5 things you can do from File Explorer's File menu

Most Windows 10 users browse the files and folders on their PCs and devices, using the File Explorer app created by Microsoft for this purpose. The app is built into the operating system and itțs found at one click away, on the taskbar. However, many users do not know all its features and capabilities, so they never use it as productively as they could. In this guide, we teach you how to use the File menu from File Explorer, to quickly perform actions like pinning frequent folders to File Explorer, open PowerShell in a specific folder, and so on. Let's get started:

How to access the File menu in Windows 10

The File menu is found in the File Explorer app from Windows 10. To access it, start File Explorer, and then click or tap the File button in the top-left corner. Alternatively, press the ALT+F keys on the keyboard, when the File Explorer app is open.

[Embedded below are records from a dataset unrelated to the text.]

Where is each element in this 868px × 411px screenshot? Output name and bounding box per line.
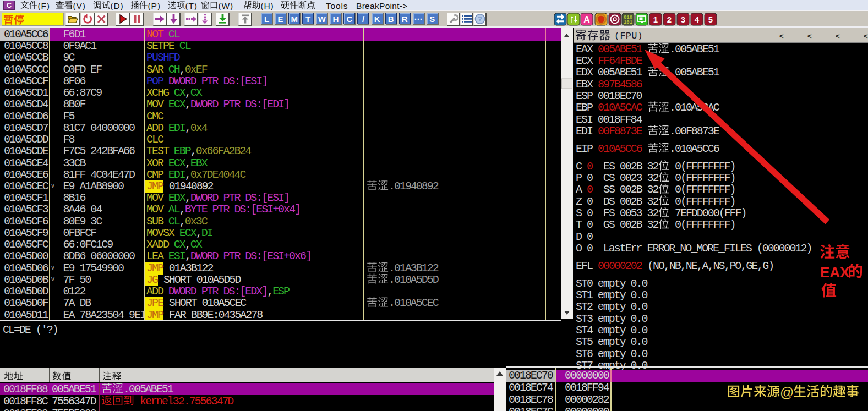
svg-text:101: 101	[624, 20, 633, 25]
svg-text:2: 2	[667, 15, 672, 24]
svg-text:A: A	[583, 15, 590, 24]
svg-text:?: ?	[478, 15, 482, 23]
svg-text:1: 1	[653, 15, 658, 24]
svg-text:3: 3	[681, 15, 685, 24]
svg-text:4: 4	[695, 15, 700, 24]
svg-text:5: 5	[708, 15, 713, 24]
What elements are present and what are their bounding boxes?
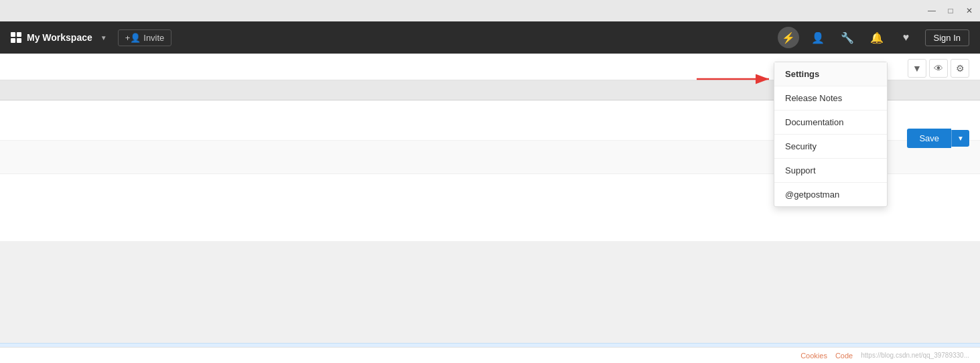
toolbar-right: ▼ 👁 ⚙ <box>908 59 969 78</box>
top-nav: My Workspace ▼ +👤 Invite ⚡ 👤 🔧 🔔 ♥ Sign … <box>0 21 980 54</box>
code-link[interactable]: Code <box>835 352 853 360</box>
dropdown-item-security[interactable]: Security <box>774 135 887 159</box>
workspace-logo <box>11 32 21 43</box>
dropdown-item-release-notes[interactable]: Release Notes <box>774 86 887 111</box>
lightning-icon-button[interactable]: ⚡ <box>778 27 799 48</box>
wrench-icon-button[interactable]: 🔧 <box>837 27 858 48</box>
close-button[interactable]: ✕ <box>964 5 975 16</box>
nav-left: My Workspace ▼ +👤 Invite <box>11 29 778 46</box>
workspace-dropdown-arrow[interactable]: ▼ <box>100 34 107 42</box>
maximize-button[interactable]: □ <box>945 5 956 16</box>
save-dropdown-button[interactable]: ▼ <box>951 130 969 147</box>
nav-right: ⚡ 👤 🔧 🔔 ♥ Sign In <box>778 27 969 48</box>
dropdown-arrow-button[interactable]: ▼ <box>908 59 926 78</box>
dropdown-item-getpostman[interactable]: @getpostman <box>774 183 887 206</box>
minimize-button[interactable]: — <box>926 5 937 16</box>
dropdown-item-documentation[interactable]: Documentation <box>774 111 887 135</box>
title-bar: — □ ✕ <box>0 0 980 21</box>
bottom-bar: Cookies Code https://blog.csdn.net/qq_39… <box>0 347 980 363</box>
gear-icon: ⚙ <box>956 63 965 74</box>
heart-icon-button[interactable]: ♥ <box>896 27 917 48</box>
dropdown-item-settings[interactable]: Settings <box>774 62 887 86</box>
bottom-links: Cookies Code <box>800 352 853 360</box>
eye-icon: 👁 <box>934 63 943 74</box>
gear-icon-button[interactable]: ⚙ <box>951 59 969 78</box>
sign-in-button[interactable]: Sign In <box>925 29 969 46</box>
dropdown-menu: Settings Release Notes Documentation Sec… <box>774 62 888 207</box>
save-button[interactable]: Save <box>907 129 951 148</box>
url-text: https://blog.csdn.net/qq_39789330... <box>861 352 969 359</box>
invite-button[interactable]: +👤 Invite <box>118 29 172 46</box>
workspace-name[interactable]: My Workspace <box>27 32 92 43</box>
cookies-link[interactable]: Cookies <box>800 352 827 360</box>
eye-icon-button[interactable]: 👁 <box>929 59 948 78</box>
person-icon-button[interactable]: 👤 <box>807 27 829 48</box>
add-person-icon: +👤 <box>125 33 141 43</box>
arrow-indicator <box>697 71 777 87</box>
dropdown-item-support[interactable]: Support <box>774 159 887 183</box>
invite-label: Invite <box>143 33 164 43</box>
bell-icon-button[interactable]: 🔔 <box>866 27 888 48</box>
save-row: Save ▼ <box>907 129 969 148</box>
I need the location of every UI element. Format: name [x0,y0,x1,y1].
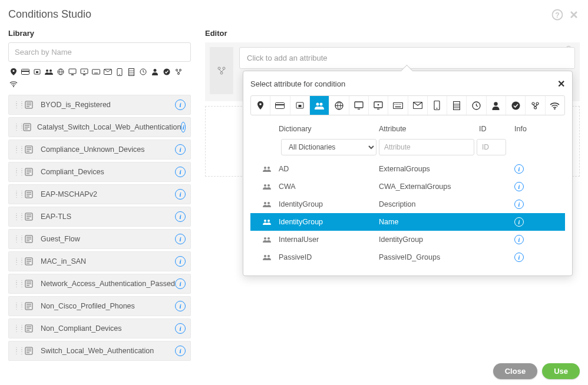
info-icon[interactable]: i [175,301,186,311]
attribute-row[interactable]: IdentityGroup Description i [250,195,565,213]
attribute-table-body: AD ExternalGroups i CWA CWA_ExternalGrou… [250,160,565,266]
library-item[interactable]: ⋮⋮⋮⋮Network_Access_Authentication_Passed… [8,274,191,294]
drag-handle-icon[interactable]: ⋮⋮⋮⋮ [14,102,19,107]
library-item[interactable]: ⋮⋮⋮⋮Catalyst_Switch_Local_Web_Authentica… [8,117,191,137]
mobile-icon[interactable] [114,67,125,77]
attribute-filter-input[interactable] [379,139,474,155]
keyboard-icon[interactable] [91,67,101,77]
globe-icon[interactable] [55,67,66,77]
library-item[interactable]: ⋮⋮⋮⋮Non_Cisco_Profiled_Phonesi [8,296,191,316]
library-item[interactable]: ⋮⋮⋮⋮EAP-TLSi [8,207,191,227]
user-icon[interactable] [487,96,506,115]
info-icon[interactable]: i [175,278,186,289]
drag-handle-icon[interactable]: ⋮⋮⋮⋮ [14,170,19,174]
card-icon[interactable] [270,96,290,115]
library-item[interactable]: ⋮⋮⋮⋮EAP-MSCHAPv2i [8,184,191,204]
wifi-icon[interactable] [8,78,19,89]
attribute-row[interactable]: IdentityGroup Name i [250,213,565,231]
envelope-icon[interactable] [408,96,428,115]
check-circle-icon[interactable] [506,96,526,115]
info-icon[interactable]: i [514,253,524,262]
info-icon[interactable]: i [175,323,186,334]
attribute-row[interactable]: InternalUser IdentityGroup i [250,231,565,248]
info-icon[interactable]: i [175,211,186,222]
attribute-cell: PassiveID_Groups [379,253,479,261]
dictionary-cell: IdentityGroup [279,200,379,208]
info-icon[interactable]: i [175,167,186,177]
monitor2-icon[interactable] [369,96,388,115]
info-icon[interactable]: i [181,122,186,132]
library-item[interactable]: ⋮⋮⋮⋮Compliance_Unknown_Devicesi [8,140,191,160]
location-icon[interactable] [251,96,270,115]
svg-rect-13 [93,69,100,74]
drag-handle-icon[interactable]: ⋮⋮⋮⋮ [14,147,19,152]
clock-icon[interactable] [138,67,148,77]
info-icon[interactable]: i [514,217,524,227]
mobile-icon[interactable] [428,96,447,115]
keyboard-icon[interactable] [388,96,408,115]
users-icon[interactable] [310,96,329,115]
library-item[interactable]: ⋮⋮⋮⋮BYOD_is_Registeredi [8,95,191,115]
drag-handle-icon[interactable]: ⋮⋮⋮⋮ [14,326,19,331]
drag-handle-icon[interactable]: ⋮⋮⋮⋮ [14,125,19,130]
monitor1-icon[interactable] [349,96,369,115]
drag-handle-icon[interactable]: ⋮⋮⋮⋮ [14,304,19,308]
svg-point-65 [267,167,270,169]
attribute-row[interactable]: CWA CWA_ExternalGroups i [250,178,565,195]
dictionary-filter-select[interactable]: All Dictionaries [281,139,376,155]
drag-handle-icon[interactable]: ⋮⋮⋮⋮ [14,349,19,353]
monitor2-icon[interactable] [79,67,90,77]
search-input[interactable] [8,42,191,62]
use-button[interactable]: Use [542,363,580,379]
close-icon[interactable] [568,9,580,21]
close-button[interactable]: Close [493,363,537,379]
port-icon[interactable] [290,96,310,115]
info-icon[interactable]: i [175,256,186,267]
library-item[interactable]: ⋮⋮⋮⋮Compliant_Devicesi [8,162,191,182]
info-icon[interactable]: i [514,235,524,244]
library-item[interactable]: ⋮⋮⋮⋮Guest_Flowi [8,229,191,249]
users-icon[interactable] [44,67,54,77]
info-icon[interactable]: i [175,234,186,244]
popup-close-icon[interactable]: ✕ [557,78,565,89]
library-item[interactable]: ⋮⋮⋮⋮MAC_in_SANi [8,251,191,271]
attribute-row[interactable]: AD ExternalGroups i [250,160,565,178]
drag-handle-icon[interactable]: ⋮⋮⋮⋮ [14,259,19,264]
info-icon[interactable]: i [175,346,186,356]
info-icon[interactable]: i [175,144,186,155]
hierarchy-icon[interactable] [526,96,545,115]
clock-icon[interactable] [467,96,486,115]
drag-handle-icon[interactable]: ⋮⋮⋮⋮ [14,192,19,197]
help-icon[interactable]: ? [551,9,563,21]
info-icon[interactable]: i [175,189,186,200]
drag-handle-icon[interactable]: ⋮⋮⋮⋮ [14,214,19,219]
id-filter-input[interactable] [477,139,506,155]
server-icon[interactable] [447,96,467,115]
hierarchy-icon[interactable] [173,67,184,77]
info-icon[interactable]: i [514,200,524,209]
drag-handle-icon[interactable]: ⋮⋮⋮⋮ [14,281,19,286]
card-icon[interactable] [20,67,31,77]
editor-side-handle[interactable] [210,47,233,94]
port-icon[interactable] [32,67,42,77]
users-icon [263,237,271,243]
location-icon[interactable] [8,67,19,77]
drag-handle-icon[interactable]: ⋮⋮⋮⋮ [14,237,19,241]
info-icon[interactable]: i [514,164,524,174]
svg-point-63 [554,108,556,109]
library-item[interactable]: ⋮⋮⋮⋮Switch_Local_Web_Authenticationi [8,341,191,361]
wifi-icon[interactable] [546,96,564,115]
user-icon[interactable] [150,67,160,77]
monitor1-icon[interactable] [67,67,78,77]
server-icon[interactable] [126,67,137,77]
check-circle-icon[interactable] [161,67,172,77]
users-icon [263,219,271,225]
library-item[interactable]: ⋮⋮⋮⋮Non_Compliant_Devicesi [8,318,191,338]
info-icon[interactable]: i [175,99,186,110]
svg-point-23 [178,73,180,75]
attribute-row[interactable]: PassiveID PassiveID_Groups i [250,248,565,266]
globe-icon[interactable] [329,96,349,115]
info-icon[interactable]: i [514,182,524,191]
condition-icon [23,235,35,243]
envelope-icon[interactable] [103,67,113,77]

The File tab in File Explorer

1. View and pin frequent folders to File Explorer

When you open the File menu in File Explorer, you see several options on the left side and a list of frequent places on the right. The places are those that you often visit on your Windows 10 PC or device. When you click on their names, they open in File Explorer. However, if you click the pin next to their name, those folders are saved to this list, even when you no longer visit them frequently.

The File menu in File Explorer - pinning frequent folders

Also, the folders you pin are shown each time you right-click (or tap and hold) the File Explorer shortcut from the Windows 10 taskbar, so that you can access them with ease.

Pinned folders to File Explorer

2. Open a new File Explorer window in a new process

After you open the File menu, click the arrow next to "Open new window," and in the sub-menu that opens, go to "Open new window in new process."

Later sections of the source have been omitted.